Driving in the car with my kids in the back seat brings out best and the worst in me. Somehow, knowing they have a captive audience causes my kids to do things that make me want to either put my tongue in a vice or have like twelve more of the little angels. I know a lot of you may have little ones that aren’t able to use their superior intellects to outwit you yet, so driving may only entail unintelligible screaming, grunting our gurgling.

But if you have a talker you know that car rides can yield some interesting conversations. This was one of those afternoons. I’d picked the girls up from school and we were talking about their days, what they learned, who they sat with at lunch…Somehow, and I know this is a stretch, we started talking about the Maid of Honor at a wedding. My younger daughter, Lydia, wanted to know what one was, and what they did. I explained that the Maid of Honor is the Bride’s main helper all through the preparation for the wedding and on the wedding day.

“Oh.” She said, “Does the man have a Maid of Awe-ner?”

“Well, sort of. The groom has a helper called a Best Man.”

Then she wanted to know who my Maid of Honor was at my wedding, and who Daddy’s Best Man was… We talked about this for a while. And then it was quiet. Strangely quiet. I knew something was coming.

My older daughter, Riley turns to Lydia and says in a sweet voice, “You can be my Maid of Honor at my wedding…”

My mommy heart melts from the sweetness of the moment. Two sisters, best friends who are already planning to be in each other’s weddings. Sigh.

It’s quiet again for too long.

Like a Ted Nugent solo bursting through the symphonic strains of the Boston Pops, Lydia says, “Are you sure you can’t pick someone else!”

Now, I know what she’s thinking. She’s thinking that being a helper for a wedding sounds like a lot of work. And there’s nothing Lydia likes less than work. It’s now my job to convince her that being a Maid of Honor is also a lot of fun…something Lydia can’t get enough of.

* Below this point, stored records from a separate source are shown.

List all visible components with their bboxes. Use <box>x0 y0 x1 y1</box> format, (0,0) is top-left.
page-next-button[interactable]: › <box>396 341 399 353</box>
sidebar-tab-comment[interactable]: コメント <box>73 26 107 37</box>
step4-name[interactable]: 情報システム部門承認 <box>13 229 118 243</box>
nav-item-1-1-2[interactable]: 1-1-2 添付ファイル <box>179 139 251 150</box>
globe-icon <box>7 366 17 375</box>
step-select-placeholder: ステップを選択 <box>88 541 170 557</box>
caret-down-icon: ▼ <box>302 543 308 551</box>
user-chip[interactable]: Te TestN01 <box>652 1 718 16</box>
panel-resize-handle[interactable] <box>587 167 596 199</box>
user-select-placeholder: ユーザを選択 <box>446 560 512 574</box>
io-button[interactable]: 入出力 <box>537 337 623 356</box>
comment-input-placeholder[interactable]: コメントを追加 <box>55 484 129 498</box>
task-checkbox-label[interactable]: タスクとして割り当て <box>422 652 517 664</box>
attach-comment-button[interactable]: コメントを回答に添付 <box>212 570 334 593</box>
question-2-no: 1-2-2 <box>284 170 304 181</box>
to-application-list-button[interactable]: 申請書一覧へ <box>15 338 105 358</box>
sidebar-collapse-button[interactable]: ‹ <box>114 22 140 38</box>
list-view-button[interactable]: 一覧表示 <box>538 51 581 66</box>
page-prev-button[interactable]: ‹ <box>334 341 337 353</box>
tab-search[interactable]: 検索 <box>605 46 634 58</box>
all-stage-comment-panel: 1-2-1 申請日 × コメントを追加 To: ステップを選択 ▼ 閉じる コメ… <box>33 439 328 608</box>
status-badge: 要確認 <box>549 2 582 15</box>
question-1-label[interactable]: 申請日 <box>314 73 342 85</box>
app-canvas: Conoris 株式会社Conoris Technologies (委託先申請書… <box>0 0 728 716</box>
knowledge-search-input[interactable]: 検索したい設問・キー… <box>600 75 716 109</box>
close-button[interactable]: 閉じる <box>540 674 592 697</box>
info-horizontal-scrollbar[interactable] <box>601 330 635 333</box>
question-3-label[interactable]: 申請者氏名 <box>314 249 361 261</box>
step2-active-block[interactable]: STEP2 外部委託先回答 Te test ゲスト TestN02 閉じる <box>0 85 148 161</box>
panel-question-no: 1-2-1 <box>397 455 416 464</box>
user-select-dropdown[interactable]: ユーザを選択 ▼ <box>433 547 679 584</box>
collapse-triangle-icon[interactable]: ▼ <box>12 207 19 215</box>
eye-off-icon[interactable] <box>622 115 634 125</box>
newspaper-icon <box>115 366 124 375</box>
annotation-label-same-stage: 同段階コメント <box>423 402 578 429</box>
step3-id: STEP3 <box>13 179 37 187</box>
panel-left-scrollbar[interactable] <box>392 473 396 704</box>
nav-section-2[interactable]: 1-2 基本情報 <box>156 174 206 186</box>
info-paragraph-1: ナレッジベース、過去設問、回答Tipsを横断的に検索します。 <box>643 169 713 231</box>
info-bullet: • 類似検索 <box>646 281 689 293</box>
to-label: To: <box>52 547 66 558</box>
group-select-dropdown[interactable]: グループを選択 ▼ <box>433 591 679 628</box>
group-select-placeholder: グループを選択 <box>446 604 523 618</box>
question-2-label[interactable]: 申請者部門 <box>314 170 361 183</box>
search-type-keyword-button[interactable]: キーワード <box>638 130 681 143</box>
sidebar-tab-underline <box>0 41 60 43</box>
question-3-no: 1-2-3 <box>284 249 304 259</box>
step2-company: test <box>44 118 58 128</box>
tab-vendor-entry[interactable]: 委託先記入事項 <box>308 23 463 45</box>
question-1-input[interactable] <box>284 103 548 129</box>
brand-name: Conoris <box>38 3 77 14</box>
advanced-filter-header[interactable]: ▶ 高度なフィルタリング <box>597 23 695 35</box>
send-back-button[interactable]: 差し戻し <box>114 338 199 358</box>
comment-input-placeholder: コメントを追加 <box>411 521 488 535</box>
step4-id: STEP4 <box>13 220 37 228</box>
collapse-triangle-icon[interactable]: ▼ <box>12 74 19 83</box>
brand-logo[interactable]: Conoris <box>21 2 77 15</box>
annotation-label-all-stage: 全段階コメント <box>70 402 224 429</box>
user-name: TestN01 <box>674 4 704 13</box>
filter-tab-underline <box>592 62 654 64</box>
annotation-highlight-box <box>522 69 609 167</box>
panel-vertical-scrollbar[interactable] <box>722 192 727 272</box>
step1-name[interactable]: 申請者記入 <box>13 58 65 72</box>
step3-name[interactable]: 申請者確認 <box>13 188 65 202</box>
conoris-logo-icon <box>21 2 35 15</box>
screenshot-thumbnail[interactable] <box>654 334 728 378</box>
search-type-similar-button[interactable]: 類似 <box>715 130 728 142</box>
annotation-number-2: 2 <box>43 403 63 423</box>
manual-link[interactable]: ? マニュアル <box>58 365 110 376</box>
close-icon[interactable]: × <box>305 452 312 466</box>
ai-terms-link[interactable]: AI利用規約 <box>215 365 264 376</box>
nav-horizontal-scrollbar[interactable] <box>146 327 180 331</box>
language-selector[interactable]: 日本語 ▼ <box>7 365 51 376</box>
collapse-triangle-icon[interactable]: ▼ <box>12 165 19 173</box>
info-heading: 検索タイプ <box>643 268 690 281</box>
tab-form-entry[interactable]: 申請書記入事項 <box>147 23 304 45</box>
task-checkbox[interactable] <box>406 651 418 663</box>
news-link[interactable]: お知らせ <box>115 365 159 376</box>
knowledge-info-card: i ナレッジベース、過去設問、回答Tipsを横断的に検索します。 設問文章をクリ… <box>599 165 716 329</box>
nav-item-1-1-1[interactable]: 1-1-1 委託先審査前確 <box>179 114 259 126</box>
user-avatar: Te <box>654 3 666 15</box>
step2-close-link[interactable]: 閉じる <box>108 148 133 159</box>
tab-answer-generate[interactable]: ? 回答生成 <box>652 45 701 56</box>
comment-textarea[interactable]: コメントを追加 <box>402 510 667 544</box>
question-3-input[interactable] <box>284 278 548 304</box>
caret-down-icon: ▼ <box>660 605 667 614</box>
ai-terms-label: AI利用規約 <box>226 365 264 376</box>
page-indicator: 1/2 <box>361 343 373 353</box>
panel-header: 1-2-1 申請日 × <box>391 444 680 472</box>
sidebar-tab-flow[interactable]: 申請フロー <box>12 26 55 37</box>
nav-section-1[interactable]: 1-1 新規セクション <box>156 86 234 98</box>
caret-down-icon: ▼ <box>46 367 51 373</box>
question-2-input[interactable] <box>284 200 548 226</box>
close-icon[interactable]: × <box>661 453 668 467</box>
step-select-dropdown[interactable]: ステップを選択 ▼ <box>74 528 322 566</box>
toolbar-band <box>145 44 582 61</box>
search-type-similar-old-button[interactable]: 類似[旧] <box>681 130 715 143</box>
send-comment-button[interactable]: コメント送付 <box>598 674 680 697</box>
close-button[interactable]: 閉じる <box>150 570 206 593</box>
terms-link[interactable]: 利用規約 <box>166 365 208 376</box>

“Lydia, when you’re the Maid of Honor you get to plan the bachelorette party!” I say in my sunniest voice.

Another… long… pause.

Lydia, as the preeminent negotiator in the family, finally comes around with her offer. “Alright. I’ll do the party as long as we can have a pool and trampolines.”

I erupt into laughter. Oh, sweet Lydia. For so many reasons that I cannot state, a pool and trampolines would make for the ultimate bachelorette party. The girls both look at me like I must be crazy to laugh off such a reasonable offer.

After I recovered from this awesome remark, I realized these moments with our kids come and go too soon. I’m going to blink my eyes and one of them is going to be in a white gown and the other will be at her side, as her helper and friend. At least that’s what I pray for.

Somehow, these moments build and stack on top of each other until they’ve formed the pillar of their childhood and the cornerstone of our legacy.

My father always used to say, “When it comes to parenting, the days are long, but the years are short.” I’m so glad that sometimes these long days give way to conversations, however naïve they might be,
that give us glimpses into the possibilities… a future birthed from years of the sweat equity of raising our kids.

I just hope I can be a fly on the wall at the pool/trampoline bachelorette party. That’s gonna be off the hook.

*******

Karis Murray is a Scottsdale, Arizona native and mother to daughters Riley, age 7 and Lydia, age 6.  She is currently the Creative Director for the Family Matters Minute Radio Show and serves as Lead Writer and Editor for the show.  She has been a freelance writer for more than 10 years and is a poet in her own mind!  Learn more about Karis at her blog: CandidMotherhood.com.

Photo credit

10 COMMENTS

  1. SUCH a precious story, and of course- so well written Karis- I felt like I was in that car, in that conversation. 🙂

    Capri is just to the age of starting these car conversations, and I treasure them (especially since her baby brother decided he’s okay with the car now, and I don’t have to try and hear her over his screaming).

    She says the most adorable things, tells me stories and we sometimes talk about life’s deepest questions (even though she is two!).

    Such a great observation that I never thought about until now, how much I adore that time with her.